WE DO not know who commissioned the image, but we do know a bit in regards to the Avignon by which it was made. In the previous years, town had heard vigorous debates, led by radical Franciscans, about apostolic poverty, in regards to the Church’s proper relation to wealth and power, and whether it was right for the Pope to stay in Avignon (effectively under the control of the French king).
In April 1342, Pope Benedict XII — formerly an austere Cistercian monk who had dreamed of taking the papacy back to Italy — died. Within days, a really different successor was elected: Clement VI, an unashamed nepotist, who immediately began lavishly decorating the Palais des Papes in Avignon, determined to live there sumptuously, and who in every respect earned his nickname Clément le Magnifique.
In that 12 months, and in that context, what did Simone’s picture mean? Is it significant that, while Joseph wears expensive shoes, Jesus has (?radical Franciscan) sandals? Is this a painted challenge to the brand new leader of a Church that was in every sense within the flawed place? that relished privilege, and put family connections above the service of God?

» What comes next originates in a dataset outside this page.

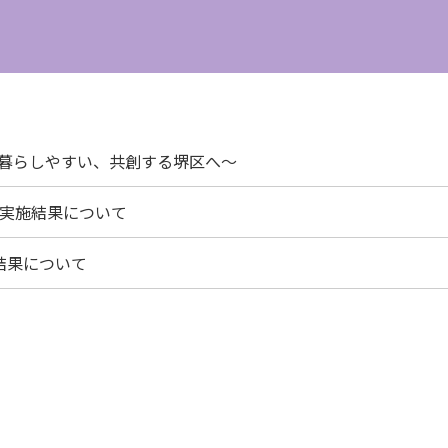
心で暮らしやすい、共創する堺区へ～
実施結果について
結果について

HOWEVER it was read in 1342, this is just not an image limited to a selected event in a selected place. It shows three figures, but five beings: from the spandrels at the highest, two seraphim, incised within the gold, look down. The link between heaven and earth can’t be broken. We see a perpetual predicament: the acutely uncomfortable consequences of the incarnation, which we frequently prefer to duck. It isn’t any surprise that this has not been a preferred subject.
Six hundred years later, what does the image mean to us, as our Church also appoints a latest leader? Is our Church within the flawed place? Do we’d like to rethink its relations with power and privilege, property and money? And how do its teachings about family values sit with the uncomfortable words of Jesus, or the realities of our world? In this little painting, Simone Martini offers us all a Lenten challenge.
Neil MacGregor is a former director of the British Museum and the creator of Living with the Gods (Allan Lane, 2018).
Simone Martini’s The Holy Family is currently on show on the National Gallery, in “Siena: The Rise of Painting, 1300-1350” (until 22 June).